La trésorerie des collectivités a fortement augmenté en une décennie. Mais la hausse spectaculaire des dépôts au Trésor public ne saurait être assimilée à une soudaine aisance financière. De fin 2014 à fin 2022, la trésorerie du secteur public local est passée de 44 à 78 milliards, une progression massive de 34 milliards en huit ans. Ce solde correspond à l’encaisse de trésorerie des collectivités, de leurs groupements et de leurs satellites (établissements sociomédicaux, CCAS et CIAS, Sdis, offices publics d’HLM, etc.).
Les collectivités stricto sensu (communes, intercommunalités, départements et régions) représentent l’essentiel de ce solde (84 %). Cet excédent recouvre des situations individuelles très variées, mais sa progression globale n’en demeure pas moins étonnante et nous oblige à rechercher des explications.
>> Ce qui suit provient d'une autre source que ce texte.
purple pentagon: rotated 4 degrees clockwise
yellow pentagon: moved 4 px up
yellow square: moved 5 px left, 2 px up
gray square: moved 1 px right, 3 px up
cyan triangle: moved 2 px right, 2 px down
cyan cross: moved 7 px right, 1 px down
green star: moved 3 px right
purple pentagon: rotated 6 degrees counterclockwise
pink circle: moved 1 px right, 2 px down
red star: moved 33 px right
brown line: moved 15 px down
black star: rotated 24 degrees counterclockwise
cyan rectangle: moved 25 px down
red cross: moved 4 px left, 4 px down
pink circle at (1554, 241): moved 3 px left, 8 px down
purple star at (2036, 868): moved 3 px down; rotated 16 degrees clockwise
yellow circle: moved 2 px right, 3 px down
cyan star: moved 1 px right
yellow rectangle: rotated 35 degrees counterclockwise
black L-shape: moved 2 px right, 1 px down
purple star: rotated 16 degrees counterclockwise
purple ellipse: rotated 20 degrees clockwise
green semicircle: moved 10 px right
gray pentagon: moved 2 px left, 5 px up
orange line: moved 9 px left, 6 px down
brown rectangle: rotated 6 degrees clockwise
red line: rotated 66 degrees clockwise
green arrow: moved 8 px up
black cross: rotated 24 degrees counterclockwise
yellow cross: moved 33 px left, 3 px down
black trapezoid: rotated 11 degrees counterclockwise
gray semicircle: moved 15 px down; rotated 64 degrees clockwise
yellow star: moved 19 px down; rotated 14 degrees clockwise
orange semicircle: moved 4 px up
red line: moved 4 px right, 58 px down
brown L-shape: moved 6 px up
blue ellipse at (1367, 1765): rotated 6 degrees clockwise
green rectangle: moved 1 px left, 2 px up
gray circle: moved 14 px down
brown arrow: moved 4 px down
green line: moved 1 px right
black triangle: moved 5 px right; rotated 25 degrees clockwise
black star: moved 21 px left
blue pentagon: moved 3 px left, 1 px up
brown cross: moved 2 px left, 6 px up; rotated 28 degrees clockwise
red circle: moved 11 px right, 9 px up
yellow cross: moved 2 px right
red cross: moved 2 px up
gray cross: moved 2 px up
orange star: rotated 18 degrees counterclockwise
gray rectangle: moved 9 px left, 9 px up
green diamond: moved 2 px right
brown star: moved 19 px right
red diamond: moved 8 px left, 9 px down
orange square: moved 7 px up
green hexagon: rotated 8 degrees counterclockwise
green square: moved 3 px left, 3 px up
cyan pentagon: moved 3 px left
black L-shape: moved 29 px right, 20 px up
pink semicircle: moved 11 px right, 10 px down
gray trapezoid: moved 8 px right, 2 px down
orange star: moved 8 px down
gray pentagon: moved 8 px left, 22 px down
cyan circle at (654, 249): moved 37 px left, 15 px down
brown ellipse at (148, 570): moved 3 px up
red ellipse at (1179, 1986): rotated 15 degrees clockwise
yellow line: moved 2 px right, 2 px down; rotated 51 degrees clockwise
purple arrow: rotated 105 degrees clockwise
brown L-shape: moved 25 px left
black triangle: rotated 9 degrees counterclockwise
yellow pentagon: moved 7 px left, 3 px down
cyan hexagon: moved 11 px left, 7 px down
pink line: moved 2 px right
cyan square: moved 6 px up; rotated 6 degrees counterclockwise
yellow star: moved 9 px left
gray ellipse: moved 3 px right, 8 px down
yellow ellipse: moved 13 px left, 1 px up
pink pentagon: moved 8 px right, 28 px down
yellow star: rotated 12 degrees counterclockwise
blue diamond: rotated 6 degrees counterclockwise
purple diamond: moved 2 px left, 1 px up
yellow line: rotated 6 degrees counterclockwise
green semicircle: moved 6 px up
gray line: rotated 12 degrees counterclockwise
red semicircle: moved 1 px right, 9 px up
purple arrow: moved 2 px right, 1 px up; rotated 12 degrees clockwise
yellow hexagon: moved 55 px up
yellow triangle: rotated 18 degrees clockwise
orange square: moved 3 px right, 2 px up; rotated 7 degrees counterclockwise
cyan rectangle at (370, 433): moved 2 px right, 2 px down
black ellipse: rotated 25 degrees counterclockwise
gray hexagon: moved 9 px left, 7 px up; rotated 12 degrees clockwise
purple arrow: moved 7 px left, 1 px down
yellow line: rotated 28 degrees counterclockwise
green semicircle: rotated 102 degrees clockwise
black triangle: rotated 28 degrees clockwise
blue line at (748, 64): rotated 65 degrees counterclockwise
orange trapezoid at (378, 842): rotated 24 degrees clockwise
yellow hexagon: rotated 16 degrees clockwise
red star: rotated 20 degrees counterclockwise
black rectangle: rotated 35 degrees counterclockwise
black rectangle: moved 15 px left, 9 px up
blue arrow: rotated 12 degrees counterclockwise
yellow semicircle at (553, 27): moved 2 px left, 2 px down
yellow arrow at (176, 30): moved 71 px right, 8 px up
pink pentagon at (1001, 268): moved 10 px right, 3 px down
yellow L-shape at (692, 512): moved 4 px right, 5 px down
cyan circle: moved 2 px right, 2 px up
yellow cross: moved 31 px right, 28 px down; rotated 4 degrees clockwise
L’exécution « dans la vraie vie » des budgets
Les budgets des collectivités étant votés pour une année et en équilibre, c’est l’exécution « dans la vraie vie » des budgets qui explique la création d’excédents (parfois de déficits) en fin d’année, ceux-ci ayant vocation à fluctuer d’une année sur l’autre en fonction des réalisations.
Ces fluctuations annuelles se traduisent, peu ou prou, dans le solde de trésorerie. Aussi, s’il est normal que cette encaisse soit excédentaire, il est inhabituel qu’elle progresse chaque année depuis 2014. Plusieurs éléments d’explication peuvent être avancés. Le gouvernement a beaucoup fait pour inciter les collectivités à la prudence. La suppression de l’essentiel de la taxe d’habitation a marqué le mandat présidentiel 2017-2022. Cette réduction sévère du levier fiscal (bloc local et départements) et les éléments de langage gouvernementaux accompagnant les contrats de Cahors ont incité celles-ci à freiner leurs ambitions.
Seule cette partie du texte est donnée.